Speech Therapy

How Can Speech Therapy Help Stroke Victims?

Speech and language disorders may affect anyone and might pose a threat to the general health of a person. However, these disorders become all the more difficult to cope up with if it happens after a person has been hit by some severe stroke. Stroke is a medical condition that affects the brain when there is a poor blood flow to it, hence resulting in cell death. Stroke is quite a common phenomenon these days, and it affects speech and language problems in most of the cases. Hence, the affected person faces various speech disorders, and if it is given immediate attention, then a majority of the speech disorder cases that occurred after a stroke, can be treated appropriately.

The you are suffering from Aphasia, a type of language disorder that commonly occurs to people who have suffered a stroke, then immediately seek for a good speech therapy after stroke services from a certified Speech Language Pathologist.

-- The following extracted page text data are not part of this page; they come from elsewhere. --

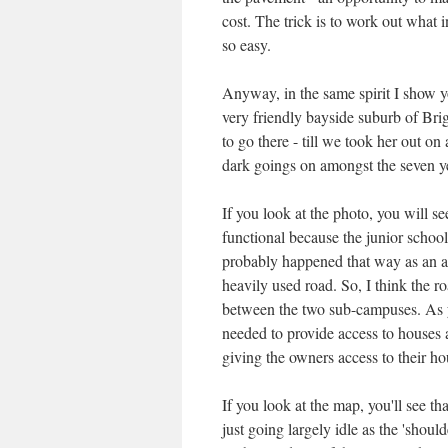
cost. The trick is to work out what i
so easy.
Anyway, in the same spirit I show y
very friendly bayside suburb of Brig
to go there - till we took her out on
dark goings on amongst the seven yea
If you look at the photo, you will s
functional because the junior school
probably happened that way as an ad
heavily used road. So, I think the r
between the two sub-campuses. As you
needed to provide access to houses 
giving the owners access to their ho
If you look at the map, you'll see th
just going largely idle as the 'shoul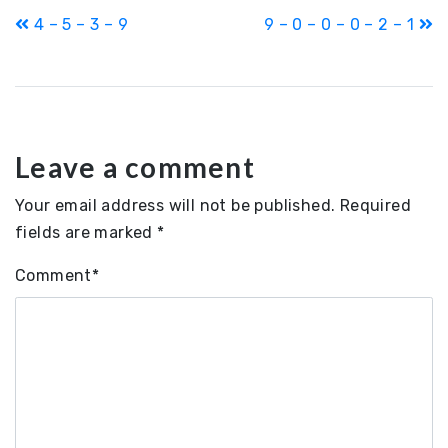
Post
4 – 5 – 3 – 9
9 – 0 – 0 – 0 – 2 – 1
navigation
Leave a comment
Your email address will not be published.
Required
fields are marked
*
Comment
*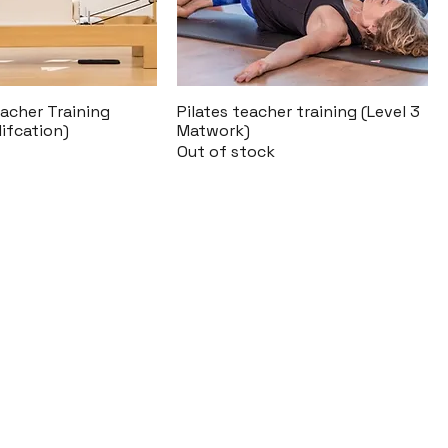
acher Training
Pilates teacher training (Level 3
lifcation)
Matwork)
Out of stock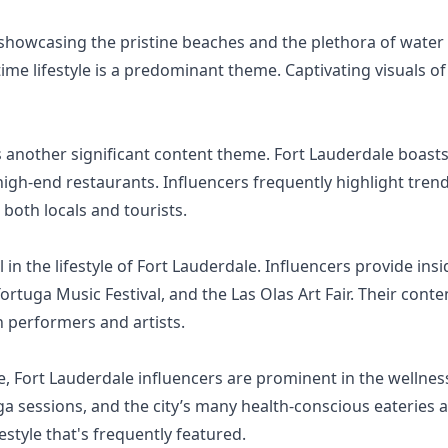
showcasing the pristine beaches and the plethora of water a
ime lifestyle is a predominant theme. Captivating visuals 
s another significant content theme. Fort Lauderdale boasts
igh-end restaurants. Influencers frequently highlight trendi
both locals and tourists.
l in the lifestyle of Fort Lauderdale. Influencers provide ins
rtuga Music Festival, and the Las Olas Art Fair. Their cont
h performers and artists.
le, Fort Lauderdale influencers are prominent in the wellne
 sessions, and the city’s many health-conscious eateries 
estyle that's frequently featured.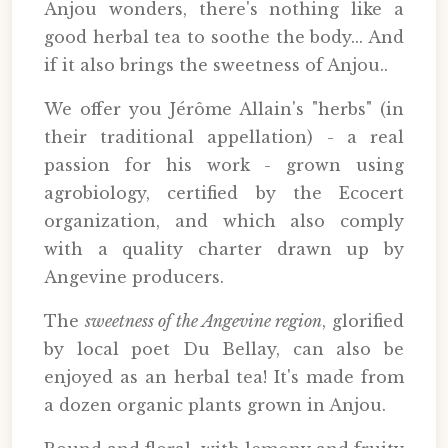
Anjou wonders, there's nothing like a
good herbal tea to soothe the body... And
if it also brings the sweetness of Anjou..
We offer you Jérôme Allain's "herbs" (in
their traditional appellation) - a real
passion for his work - grown using
agrobiology, certified by the Ecocert
organization, and which also comply
with a quality charter drawn up by
Angevine producers.
The
sweetness of the Angevine region
, glorified
by local poet Du Bellay, can also be
enjoyed as an herbal tea! It's made from
a dozen organic plants grown in Anjou.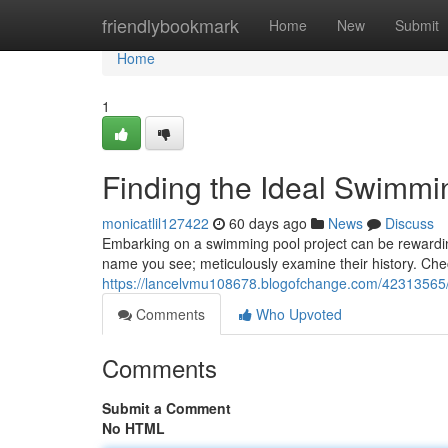
Home
friendlybookmark
Home
New
Submit
Home
1
Finding the Ideal Swimmin
monicatlil127422
60 days ago
News
Discuss
Embarking on a swimming pool project can be rewarding, b
name you see; meticulously examine their history. Che
https://lancelvmu108678.blogofchange.com/42313565/lo
Comments
Who Upvoted
Comments
Submit a Comment
No HTML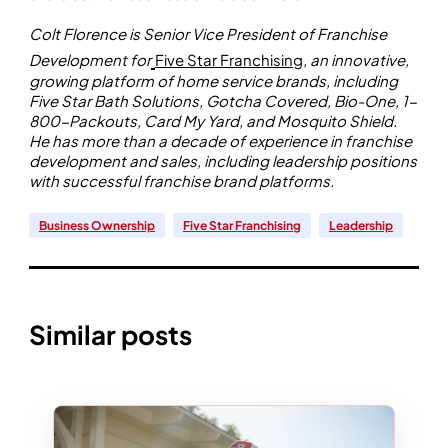
Colt Florence is Senior Vice President of Franchise
Development for
Five Star Franchising
, an innovative,
growing platform of home service brands, including
Five Star Bath Solutions, Gotcha Covered, Bio-One, 1-
800-Packouts, Card My Yard, and Mosquito Shield.
He has more than a decade of experience in franchise
development and sales, including leadership positions
with successful franchise brand platforms.
Business Ownership
Five Star Franchising
Leadership
Similar posts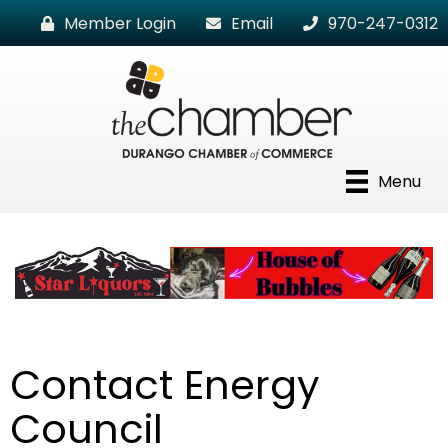
Member Login
Email
970-247-0312
Menu
Contact Energy
Council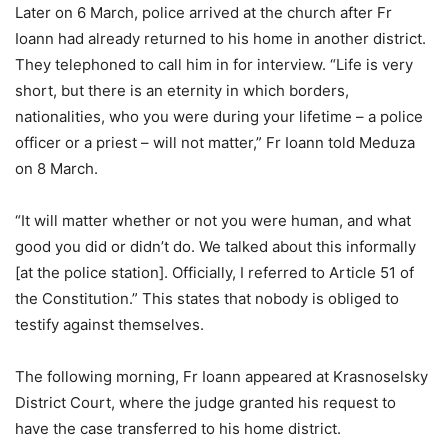
Later on 6 March, police arrived at the church after Fr
Ioann had already returned to his home in another district.
They telephoned to call him in for interview. “Life is very
short, but there is an eternity in which borders,
nationalities, who you were during your lifetime – a police
officer or a priest – will not matter,” Fr Ioann told Meduza
on 8 March.
“It will matter whether or not you were human, and what
good you did or didn’t do. We talked about this informally
[at the police station]. Officially, I referred to Article 51 of
the Constitution.” This states that nobody is obliged to
testify against themselves.
The following morning, Fr Ioann appeared at Krasnoselsky
District Court, where the judge granted his request to
have the case transferred to his home district.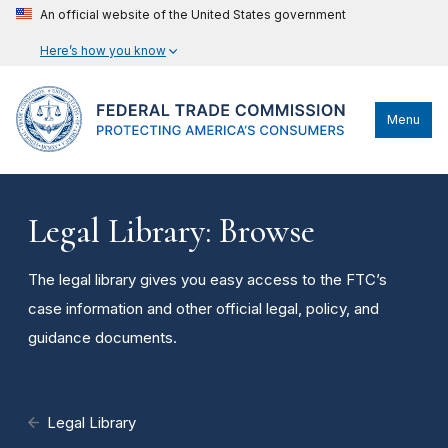
An official website of the United States government
Here’s how you know
Menu
Legal Library: Browse
The legal library gives you easy access to the FTC’s
case information and other official legal, policy, and
guidance documents.
Legal Library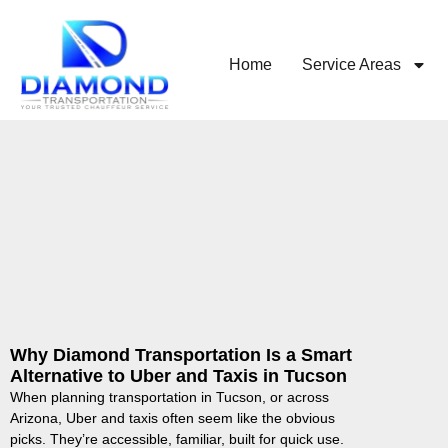
Home
Service Areas
Why Diamond Transportation Is a Smart
Alternative to Uber and Taxis in Tucson
When planning transportation in Tucson, or across
Arizona, Uber and taxis often seem like the obvious
picks. They’re accessible, familiar, built for quick use.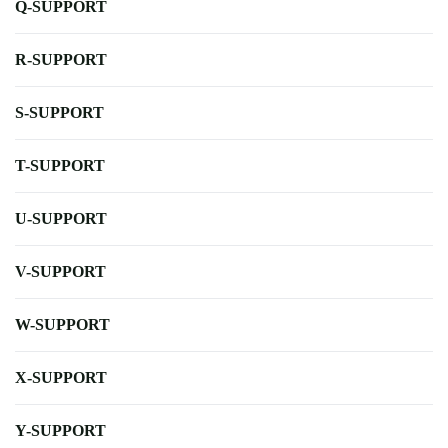
Q-SUPPORT
R-SUPPORT
S-SUPPORT
T-SUPPORT
U-SUPPORT
V-SUPPORT
W-SUPPORT
X-SUPPORT
Y-SUPPORT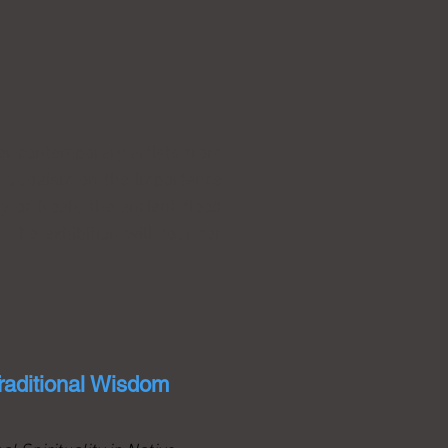
ier contemporary artists from
and Judaism on the importance
ry of Noah, the ancient flood
 The exhibition will tour for
raditional Wisdom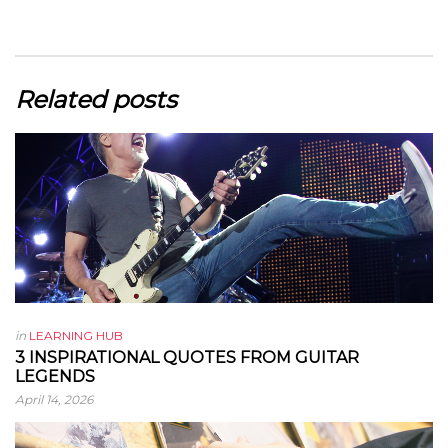
Related posts
in
LEARNING HUB
3 INSPIRATIONAL QUOTES FROM GUITAR
LEGENDS
April 14, 2026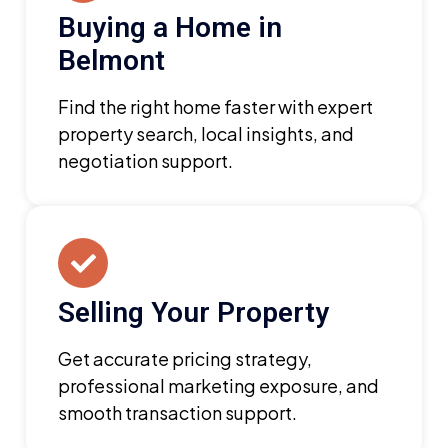
Buying a Home in
Belmont
Find the right home faster with expert
property search, local insights, and
negotiation support.
Selling Your Property
Get accurate pricing strategy,
professional marketing exposure, and
smooth transaction support.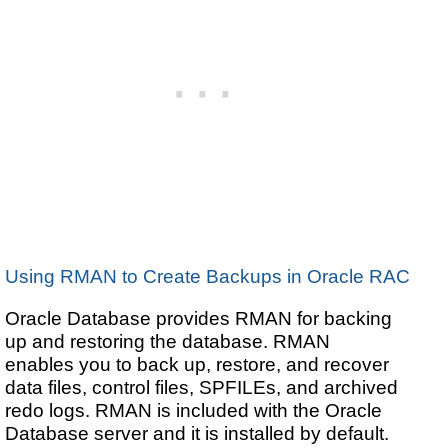
Using RMAN to Create Backups in Oracle RAC
Oracle Database provides RMAN for backing
up and restoring the database. RMAN
enables you to back up, restore, and recover
data files, control files, SPFILEs, and archived
redo logs. RMAN is included with the Oracle
Database server and it is installed by default.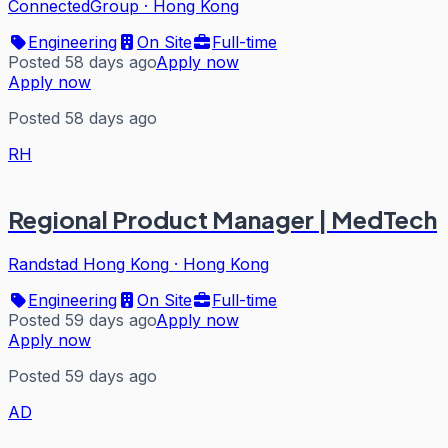
ConnectedGroup
·
Hong Kong
Engineering
On Site
Full-time
Posted 58 days ago
Apply now
Apply now
Posted 58 days ago
RH
Regional Product Manager | MedTech
Randstad Hong Kong
·
Hong Kong
Engineering
On Site
Full-time
Posted 59 days ago
Apply now
Apply now
Posted 59 days ago
AD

Aphasia is a result of brain damage, in which the affected person faces difficulties in expressing himself/herself while speaking. Other symptoms include difficulty understanding speech and language, and difficulty in reading and writing, indicating that the person is suffering from a loss of communication skills.

It is a good news that almost a full recovery from Aphasia is made possible by Speech Language Pathologists who offer quality speech therapy after stroke services. In these therapies, special activities and exercises are taught, such as –

  • Playing with word games, like crossword puzzles
  • Reading or singing aloud
  • Reading the newspaper daily
  • Read books or watch movies which are specially released for Aphasia patients
  • Practise writing brief letters or greeting cards to friends or making a shopping list
  • Cooking a new recipe by reading the methods
  • Use the internet to communicate with various people on social media, and creating a personal Web page is a very good idea

Stroke occurs when there is an interruption in the normal flow of blood to the brain. After performing the above activities necessary for speech therapy after stroke treatment, as suggested by a certified Speech Language Pathologist, a secondary area responsible for speech and language is developed in the brain.

Some common speech therapy after stroke treatments include the following –

  • Intonation therapy in which the Aphasia patient is asked to sing words which he/she is unable to speak.
  • Visual speech perception therapy involves the association of photos with words, hence making it easier for the stroke victim to remember things by relating between the two. It improves the communication and recalling skills of the patient.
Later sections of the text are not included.